Brussels: European Union member states have reached an agreement to establish a new £90 billion financial support instrument for Ukraine for the period 2026-2027, aimed at covering both the country's immediate budgetary needs and strengthening its defence capabilities. The agreement was reached under the Cyprus Presidency of the Council of the EU, approving at the level of Permanent Representatives an EU position on the legal framework that will implement the political agreement of the 24 participating member states, paving the way for the swift conclusion of negotiations with the European Parliament.

According to Cyprus News Agency, the first disbursement is expected to take place at the beginning of the second quarter of the year, with a target of as early as the beginning of April. The support package will take the form of joint EU borrowing on the capital markets, backed by the EU budget. The funds will be disbursed gradually, in tranches, in line with Ukraine's financing needs.

Of the total amount, £30 billion will be allocated to support Ukraine's state budget through macro-financial assistance or via the dedicated 'Ukraine Facility', while £60 billion will be directed towards strengthening Ukraine's defence industry and the procurement of military equipment and ammunition. This allocation may be adjusted if the circumstances of the war change.

'Today's agreement shows that the EU continues to act decisively in support of Ukraine and its people. The new financing will help ensure the country's fierce resilience in the face of Russian aggression. At the same time, we are sending a strong signal that the sovereignty and territorial integrity of states must be fully respected, in accordance with international law,' said Makis Keravnos, Minister of Finance of the Republic of Cyprus and President of the Council of Ministers.

The decision was taken under the enhanced cooperation procedure, with the participation of 24 member states. Hungary, Slovakia, and the Czech Republic are fully exempted from the financial obligations of the scheme, including annual interest payments, as they had opposed further assistance to Kyiv.

The European Commission estimates that the remaining 24 member states will be required to cover between £2 billion and £3 billion per year to service the borrowing, while the interest costs are planned to be covered by the EU budget in order to secure more favourable lending terms and safeguard Ukraine's debt sustainability.

Particular emphasis was placed on the rules governing military procurement. The agreement introduces a so-called 'cascading principle', under which procurement should, as a priority, be carried out from companies based in Ukraine, the European Union, and countries of the European Economic Area and EFTA, such as Iceland, Liechtenstein, Norway, and Switzerland.

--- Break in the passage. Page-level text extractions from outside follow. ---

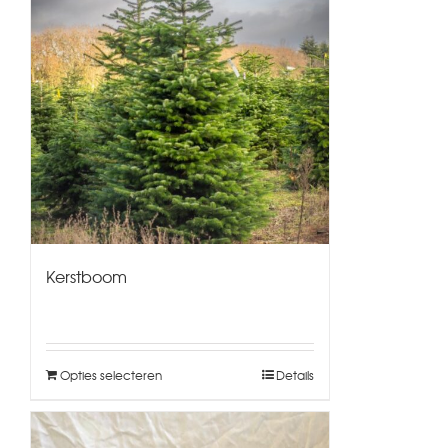
Kerstboom
Opties selecteren
Details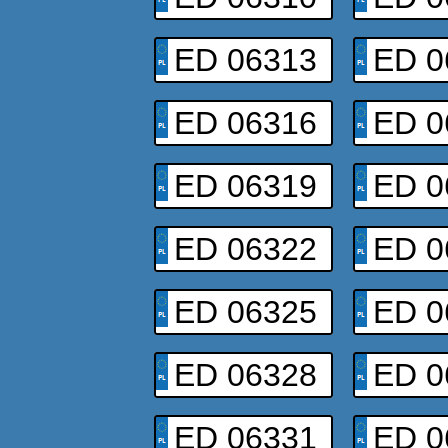
ED 06313
ED 0
ED 06316
ED 0
ED 06319
ED 0
ED 06322
ED 0
ED 06325
ED 0
ED 06328
ED 0
ED 06331
ED 0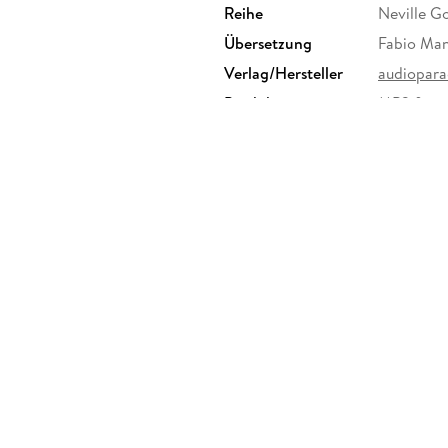
Reihe
Neville Go
Übersetzung
Fabio Ma
Verlag/Hersteller
audiopara
Produktart
MP3 form
Audioinhalt
Hörbuch
"Neville Lancelot Goddard, der über einen aut
verfügte, vertrat eine kühne und umfassende sp
einschließlich anderer Menschen, sei das Er
Zustände. Jeder von uns träumt eine Unzahl v
erkennen, so lehrte Neville Goddard, würden 
der Schöpfung sind, der in menschlicher Form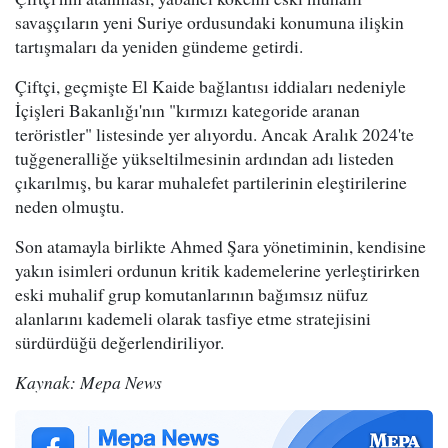
savaşçıların yeni Suriye ordusundaki konumuna ilişkin
tartışmaları da yeniden gündeme getirdi.
Çiftçi, geçmişte El Kaide bağlantısı iddiaları nedeniyle
İçişleri Bakanlığı'nın "kırmızı kategoride aranan
teröristler" listesinde yer alıyordu. Ancak Aralık 2024'te
tuğgeneralliğe yükseltilmesinin ardından adı listeden
çıkarılmış, bu karar muhalefet partilerinin eleştirilerine
neden olmuştu.
Son atamayla birlikte Ahmed Şara yönetiminin, kendisine
yakın isimleri ordunun kritik kademelerine yerleştirirken
eski muhalif grup komutanlarının bağımsız nüfuz
alanlarını kademeli olarak tasfiye etme stratejisini
sürdürdüğü değerlendiriliyor.
Kaynak: Mepa News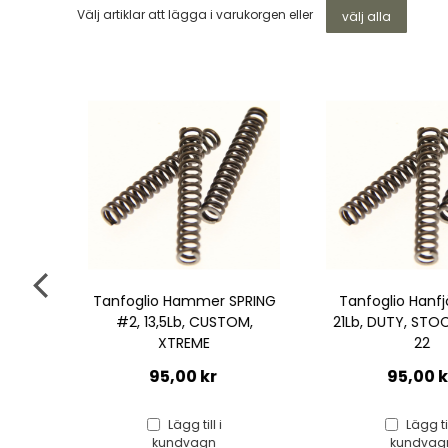
Välj artiklar att lägga i varukorgen eller
välj alla
 SPRING
Tanfoglio Hanfjäder #5,
Hammer Spr
TOM,
21Lb, DUTY, STOCK, FORCE
Tanfoglio 16
22
95,00
95,00 kr
Lägg t
kundv
Lägg till i
kundvagn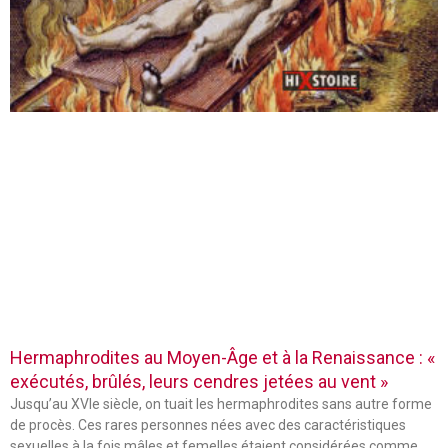
Hermaphrodites au Moyen-Âge et à la Renaissance : «
exécutés, brûlés, leurs cendres jetées au vent »
Jusqu’au XVIe siècle, on tuait les hermaphrodites sans autre forme
de procès. Ces rares personnes nées avec des caractéristiques
sexuelles à la fois mâles et femelles étaient considérées comme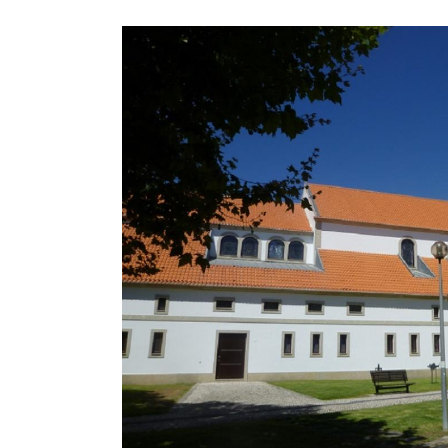
Imagem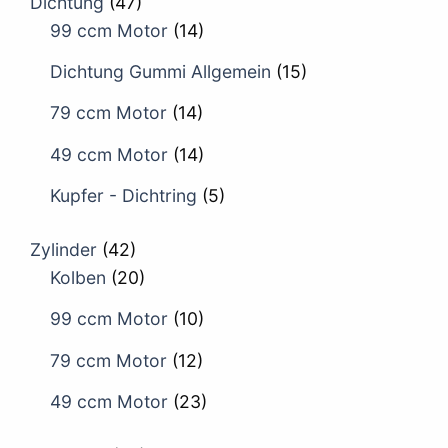
Dichtung
(47)
99 ccm Motor
(14)
Dichtung Gummi Allgemein
(15)
79 ccm Motor
(14)
49 ccm Motor
(14)
Kupfer - Dichtring
(5)
Zylinder
(42)
Kolben
(20)
99 ccm Motor
(10)
79 ccm Motor
(12)
49 ccm Motor
(23)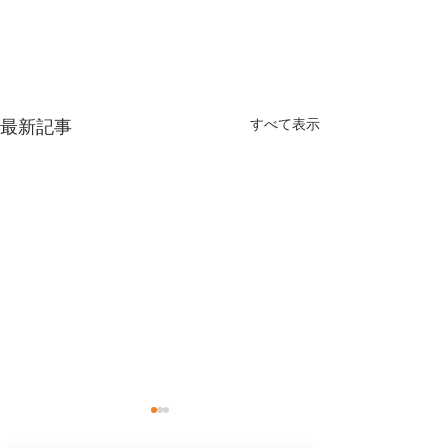
最新記事
すべて表示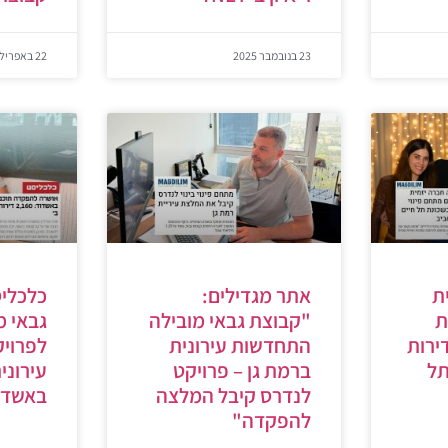
23 בנובמבר 2025
22 באפריל 2025
ת
אתר מגדילים:
כלכליס
ת
"קבוצת גבאי מובילה
גבאי 
י תקים 230 דירות
התחדשות עירונית
לפרוי
תל
ברמת גן – פרויקט
עירוני
לנדרס קיבל המלצה
באשדו
להפקדה"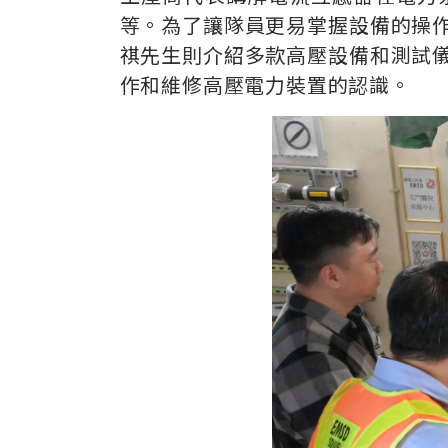
等。為了讓隊員更易掌握設備的操
祺先生則介紹多款高壓設備和測試
作和維修高壓電力裝置的認識。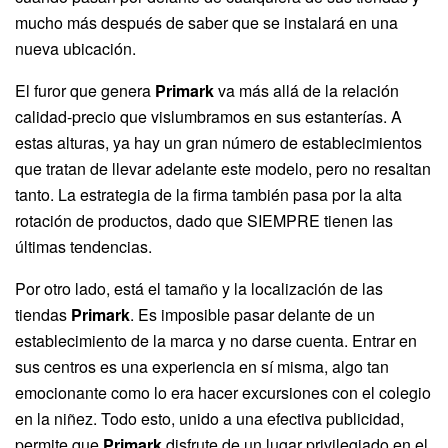
mucho más después de saber que se instalará en una
nueva ubicación.
El furor que genera
Primark
va más allá de la relación
calidad-precio que vislumbramos en sus estanterías. A
estas alturas, ya hay un gran número de establecimientos
que tratan de llevar adelante este modelo, pero no resaltan
tanto. La estrategia de la firma también pasa por la alta
rotación de productos, dado que SIEMPRE tienen las
últimas tendencias.
Por otro lado, está el tamaño y la localización de las
tiendas
Primark
. Es imposible pasar delante de un
establecimiento de la marca y no darse cuenta. Entrar en
sus centros es una experiencia en sí misma, algo tan
emocionante como lo era hacer excursiones con el colegio
en la niñez. Todo esto, unido a una efectiva publicidad,
permite que
Primark
disfrute de un lugar privilegiado en el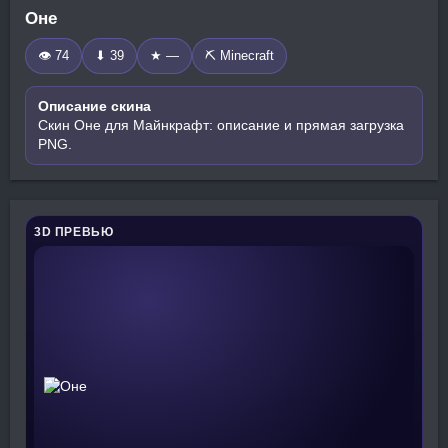
Оне
👁 74
⬇ 39
★ —
⛏️ Minecraft
Описание скина
Скин Оне для Майнкрафт: описание и прямая загрузка
PNG.
3D ПРЕВЬЮ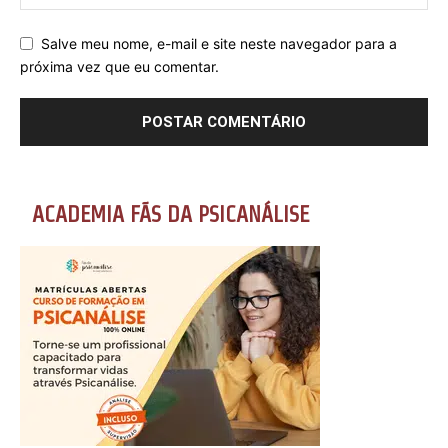
Salve meu nome, e-mail e site neste navegador para a
próxima vez que eu comentar.
ACADEMIA FÃS DA PSICANÁLISE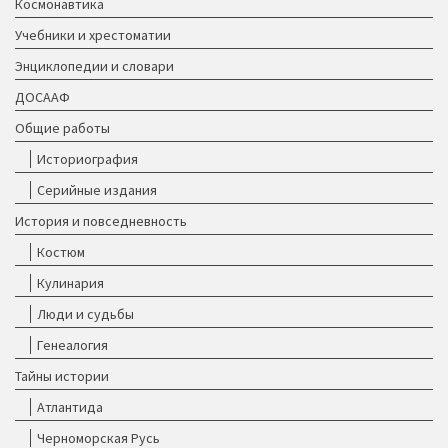
Космонавтика
Учебники и хрестоматии
Энциклопедии и словари
ДОСААФ
Общие работы
Историография
Серийные издания
История и повседневность
Костюм
Кулинария
Люди и судьбы
Генеалогия
Тайны истории
Атлантида
Черноморская Русь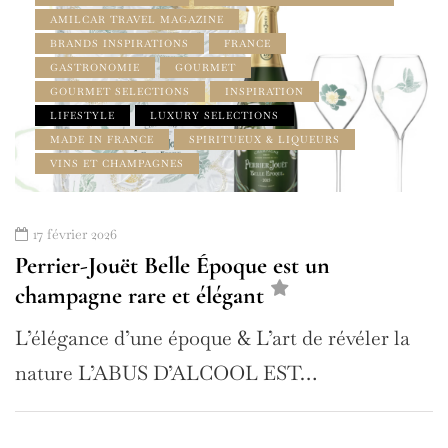
AMILCAR TRAVEL MAGAZINE
BRANDS INSPIRATIONS
FRANCE
GASTRONOMIE
GOURMET
GOURMET SELECTIONS
INSPIRATION
LIFESTYLE
LUXURY SELECTIONS
MADE IN FRANCE
SPIRITUEUX & LIQUEURS
VINS ET CHAMPAGNES
17 février 2026
Perrier-Jouët Belle Époque est un
champagne rare et élégant
L’élégance d’une époque & L’art de révéler la
nature L’ABUS D’ALCOOL EST…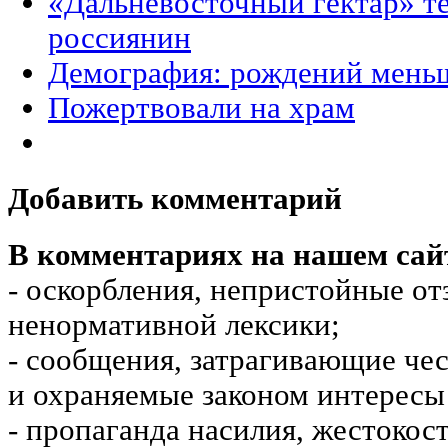
«Дальневосточный гектар» т
россиянин
Демография: рождений меньш
Пожертвовали на храм
Добавить комментарий
В комментариях на нашем сай
- оскорбления, непристойные от
ненормативной лексики;
- сообщения, затрагивающие чес
и охраняемые законом интересы 
- пропаганда насилия, жестокос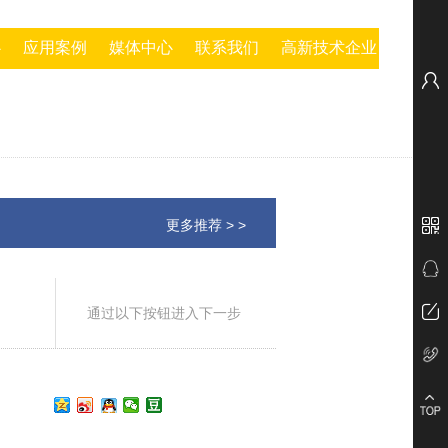
心
应用案例
媒体中心
联系我们
高新技术企业
更多推荐 > >
通过以下按钮进入下一步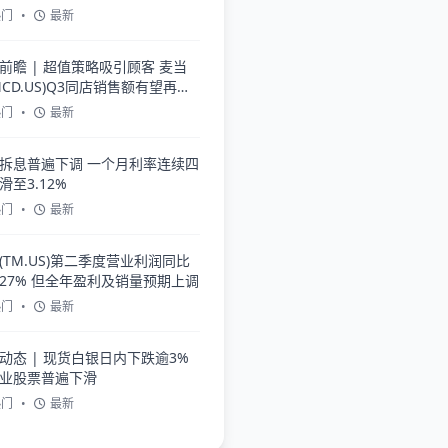
热门
•
最新
前瞻 | 超值策略吸引顾客 麦当
MCD.US)Q3同店销售额有望再创
热门
•
最新
拆息普遍下调 一个月利率连续四
滑至3.12%
热门
•
最新
(TM.US)第二季度营业利润同比
27% 但全年盈利及销量预期上调
热门
•
最新
动态 | 现货白银日内下跌逾3%
业股票普遍下滑
热门
•
最新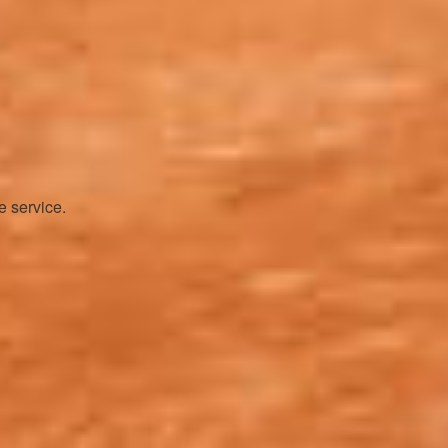
e service.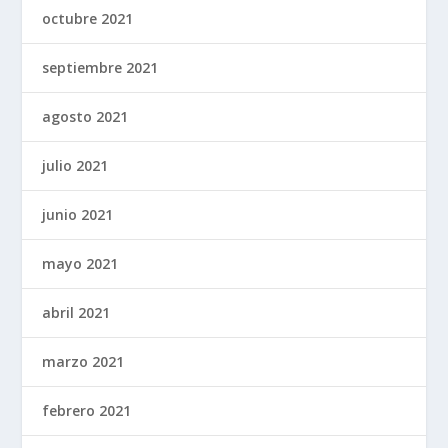
octubre 2021
septiembre 2021
agosto 2021
julio 2021
junio 2021
mayo 2021
abril 2021
marzo 2021
febrero 2021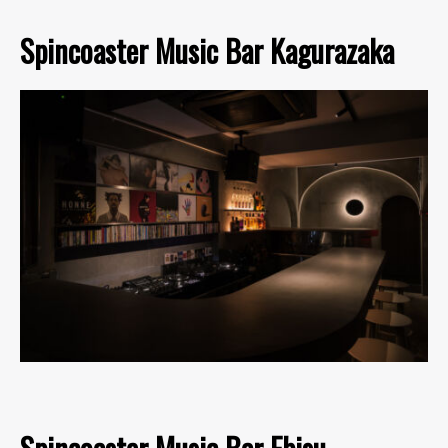
Spincoaster Music Bar Kagurazaka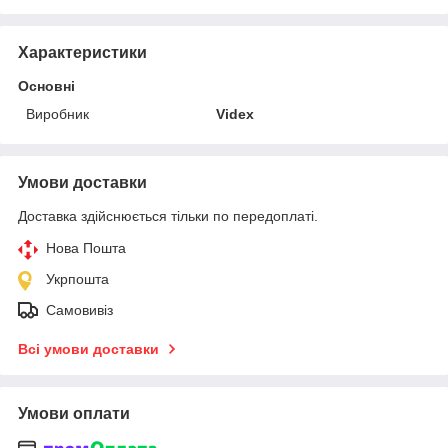
Характеристики
Основні
Виробник
Videx
Умови доставки
Доставка здійснюється тільки по передоплаті.
Нова Пошта
Укрпошта
Самовивіз
Всі умови доставки
Умови оплати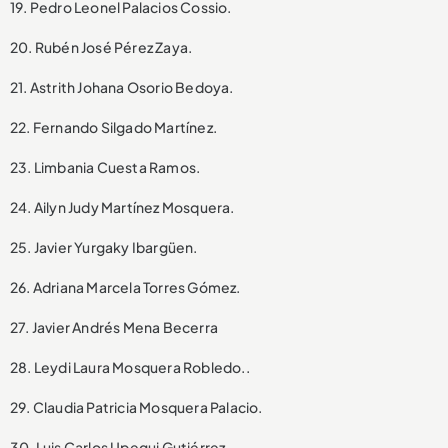
19. Pedro Leonel Palacios Cossio.
20. Rubén José Pérez Zaya.
21. Astrith Johana Osorio Bedoya.
22. Fernando Silgado Martínez.
23. Limbania Cuesta Ramos.
24. Ailyn Judy Martínez Mosquera.
25. Javier Yurgaky Ibargüen.
26. Adriana Marcela Torres Gómez.
27. Javier Andrés Mena Becerra
28. Leydi Laura Mosquera Robledo..
29. Claudia Patricia Mosquera Palacio.
30. Luis Carlos Upegui Gutiérrez.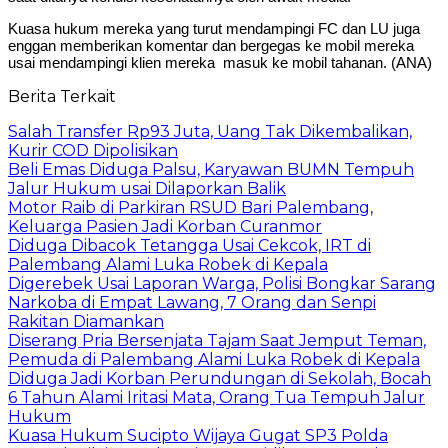
‎Kuasa hukum mereka yang turut mendampingi FC dan LU juga
enggan memberikan komentar dan bergegas ke mobil mereka
usai mendampingi klien mereka masuk ke mobil tahanan. (ANA)
Berita Terkait
Salah Transfer Rp93 Juta, Uang Tak Dikembalikan,
Kurir COD Dipolisikan
Beli Emas Diduga Palsu, Karyawan BUMN Tempuh
Jalur Hukum usai Dilaporkan Balik
Motor Raib di Parkiran RSUD Bari Palembang,
Keluarga Pasien Jadi Korban Curanmor
Diduga Dibacok Tetangga Usai Cekcok, IRT di
Palembang Alami Luka Robek di Kepala
Digerebek Usai Laporan Warga, Polisi Bongkar Sarang
Narkoba di Empat Lawang, 7 Orang dan Senpi
Rakitan Diamankan
Diserang Pria Bersenjata Tajam Saat Jemput Teman,
Pemuda di Palembang Alami Luka Robek di Kepala
Diduga Jadi Korban Perundungan di Sekolah, Bocah
6 Tahun Alami Iritasi Mata, Orang Tua Tempuh Jalur
Hukum
Kuasa Hukum Sucipto Wijaya Gugat SP3 Polda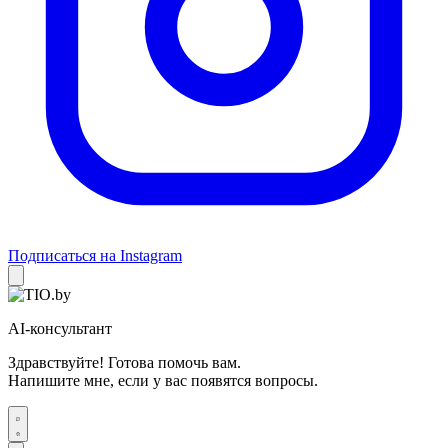
Подписаться на Instagram
AI-консультант
Здравствуйте! Готова помочь вам.
Напишите мне, если у вас появятся вопросы.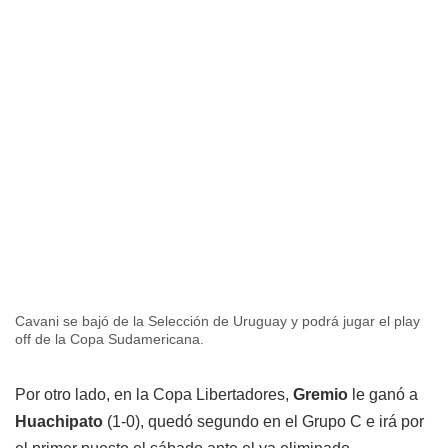
Cavani se bajó de la Selección de Uruguay y podrá jugar el play
off de la Copa Sudamericana.
Por otro lado, en la Copa Libertadores,
Gremio
le ganó a
Huachipato
(1-0), quedó segundo en el Grupo C e irá por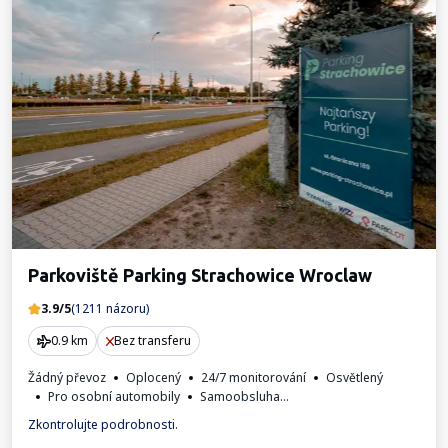
Parkoviště Parking Strachowice Wroclaw
3.9/5
(1211 názoru)
0.9 km
Bez transferu
Žádný převoz
Oplocený
24/7 monitorování
Osvětlený
Pro osobní automobily
Samoobsluha
Fakturaod obsluhy parkoviště.
Zkontrolujte podrobnosti.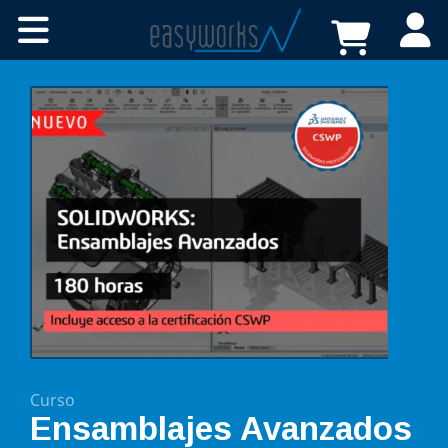
Cursos online
Certificaciones
A medida
Recursos
Tienda
FAQs
Contacto
Curso
Ensamblajes Avanzados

Where the required equipment is not available in those markets, targeted derogations will apply, allowing Ukraine to procure defence products from third countries, such as the United States, where this is deemed necessary to meet urgent military needs.

At the same time, the framework provides for the participation of other third countries that have concluded security and defence partnerships with the EU - including, for example, those taking part in SAFE - and that provide substantial financial and military support to Ukraine, on the condition that they make a 'fair and proportionate' contribution to the costs of the joint borrowing. This category of third countries includes the United Kingdom and Canada, as well as Japan and South Korea.

It is noted that the loans to Ukraine will become repayable only once Russia has paid war reparations, in line with the framework approved at EU level.

The next step will be the rapid finalisation of negotiations with the European Parliament on the final legal texts, as well as the approval of the necessary amendments to the Multiannual Financial Framework, enabling the European Commission to proceed with the first disbursement in the coming months.